Thread explosion from blocking syscalls or cgo. Each goroutine blocked in a syscall or a cgo call can occupy its own M. Thousands of simultaneous blocking calls create thousands of OS threads, which can exhaust memory or hit the OS thread limit. runtime.SetMaxThreads exists as a safety valve. See cgo Performance and Pitfalls.

Mistaking concurrency for parallelism. With GOMAXPROCS=1, goroutines still interleave (concurrency) but never run truly simultaneously (no parallelism). Race conditions can still exist; the race detector still finds them.
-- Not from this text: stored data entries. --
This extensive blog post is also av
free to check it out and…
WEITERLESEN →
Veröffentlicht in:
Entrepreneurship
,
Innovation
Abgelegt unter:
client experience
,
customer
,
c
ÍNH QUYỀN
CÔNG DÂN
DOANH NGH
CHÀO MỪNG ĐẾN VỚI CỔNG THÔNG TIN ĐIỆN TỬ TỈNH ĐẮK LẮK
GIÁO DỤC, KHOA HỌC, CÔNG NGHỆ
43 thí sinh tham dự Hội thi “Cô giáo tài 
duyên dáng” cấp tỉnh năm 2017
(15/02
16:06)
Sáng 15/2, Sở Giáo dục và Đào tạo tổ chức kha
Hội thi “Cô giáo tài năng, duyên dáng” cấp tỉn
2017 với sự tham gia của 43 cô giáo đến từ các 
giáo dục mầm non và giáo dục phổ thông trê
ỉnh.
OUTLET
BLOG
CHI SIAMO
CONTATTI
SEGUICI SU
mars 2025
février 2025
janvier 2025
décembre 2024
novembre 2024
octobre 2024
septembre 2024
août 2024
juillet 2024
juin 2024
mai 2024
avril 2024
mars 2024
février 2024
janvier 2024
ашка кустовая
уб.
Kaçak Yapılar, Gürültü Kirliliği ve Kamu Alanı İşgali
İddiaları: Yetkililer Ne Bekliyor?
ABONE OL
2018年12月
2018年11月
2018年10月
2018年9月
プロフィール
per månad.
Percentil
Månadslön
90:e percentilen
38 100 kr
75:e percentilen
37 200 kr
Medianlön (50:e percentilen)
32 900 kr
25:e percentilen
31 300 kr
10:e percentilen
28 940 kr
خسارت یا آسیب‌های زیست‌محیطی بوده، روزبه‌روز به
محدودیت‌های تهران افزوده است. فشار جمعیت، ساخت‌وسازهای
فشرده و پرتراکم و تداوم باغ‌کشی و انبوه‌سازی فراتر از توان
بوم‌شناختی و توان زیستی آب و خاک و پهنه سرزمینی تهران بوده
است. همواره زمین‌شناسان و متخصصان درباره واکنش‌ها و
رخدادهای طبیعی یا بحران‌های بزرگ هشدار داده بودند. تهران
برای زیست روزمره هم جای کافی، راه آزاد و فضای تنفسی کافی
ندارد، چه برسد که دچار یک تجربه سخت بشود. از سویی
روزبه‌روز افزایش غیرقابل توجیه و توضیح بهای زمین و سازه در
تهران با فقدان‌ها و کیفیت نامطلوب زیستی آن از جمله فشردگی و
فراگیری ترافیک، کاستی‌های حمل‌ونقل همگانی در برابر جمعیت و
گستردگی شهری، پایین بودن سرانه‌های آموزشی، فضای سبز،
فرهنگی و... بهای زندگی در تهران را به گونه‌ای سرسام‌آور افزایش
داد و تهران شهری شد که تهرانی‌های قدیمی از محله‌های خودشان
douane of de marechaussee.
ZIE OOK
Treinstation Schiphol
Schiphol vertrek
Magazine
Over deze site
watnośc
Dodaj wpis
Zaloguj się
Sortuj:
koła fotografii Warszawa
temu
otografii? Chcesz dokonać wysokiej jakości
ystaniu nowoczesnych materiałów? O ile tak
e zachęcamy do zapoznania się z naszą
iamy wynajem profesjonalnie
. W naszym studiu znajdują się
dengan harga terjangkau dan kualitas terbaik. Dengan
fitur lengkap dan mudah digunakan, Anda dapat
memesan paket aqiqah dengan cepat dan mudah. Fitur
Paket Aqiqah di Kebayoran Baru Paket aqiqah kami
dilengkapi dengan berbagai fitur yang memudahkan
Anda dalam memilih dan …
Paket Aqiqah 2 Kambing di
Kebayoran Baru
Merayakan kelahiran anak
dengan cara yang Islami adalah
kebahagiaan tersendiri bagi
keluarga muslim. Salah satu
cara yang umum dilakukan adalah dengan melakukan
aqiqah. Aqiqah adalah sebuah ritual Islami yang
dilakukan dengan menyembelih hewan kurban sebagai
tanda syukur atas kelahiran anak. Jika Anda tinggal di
Alternatives and When to Choose Them

The GMP model is not user-selectable — it is the Go scheduler. The genuine alternatives are other languages’ concurrency runtimes. A 1:1 thread model (C with pthread, Java pre-virtual-threads) maps each concurrent task to an OS thread: simpler, but each task costs a kernel thread, so you pool aggressively and cannot have a million. An N:1 model (old green-thread libraries) multiplexes many tasks onto one thread: cheap tasks but no parallelism and one blocking syscall stalls everything. GMP is M:N — many goroutines on many threads — and the P layer with work stealing is what makes M:N scale across cores without a global lock. Java’s Project Loom virtual threads and Rust’s async executors (Tokio) are close cousins: both are M:N user-space scheduling, but Rust requires async function coloring and an explicitly chosen executor, while Go bakes the scheduler into the runtime so go f() “just works.” Choose Go’s model when you want maximum-simplicity concurrency that still uses every core; the cost is that you cannot swap in a different scheduling policy.

Production Notes

The scheduler is well-tuned and rarely the direct cause of a production problem — but it amplifies others. The classic incident is GC mark workers contending with application goroutines: during a GC cycle the collector dedicates roughly 25% of GOMAXPROCS to mark workers, so on a P-starved service the application visibly slows during collection. The fix is reducing allocation, not touching the scheduler. The second recurring issue is scheduling latency under load — goroutines sitting _Grunnable waiting for a P. The execution tracer (The Go Execution Tracer) shows this directly as “goroutine scheduling latency”; schedtrace shows it as a growing runqueue. The cure is usually fewer, longer-lived goroutines (a worker pool) rather than more Ps. The third — now mostly historical — is the container GOMAXPROCS mismatch, which the community solved for years with Uber’s automaxprocs import and which Go 1.25 finally fixed in the runtime itself. A subtle modern note: because Go 1.25’s GOMAXPROCS is now dynamic, a service whose cgroup limit is rescaled at runtime will see its P count change underneath it — usually desirable, but worth knowing when debugging a sudden change in parallelism with no deploy.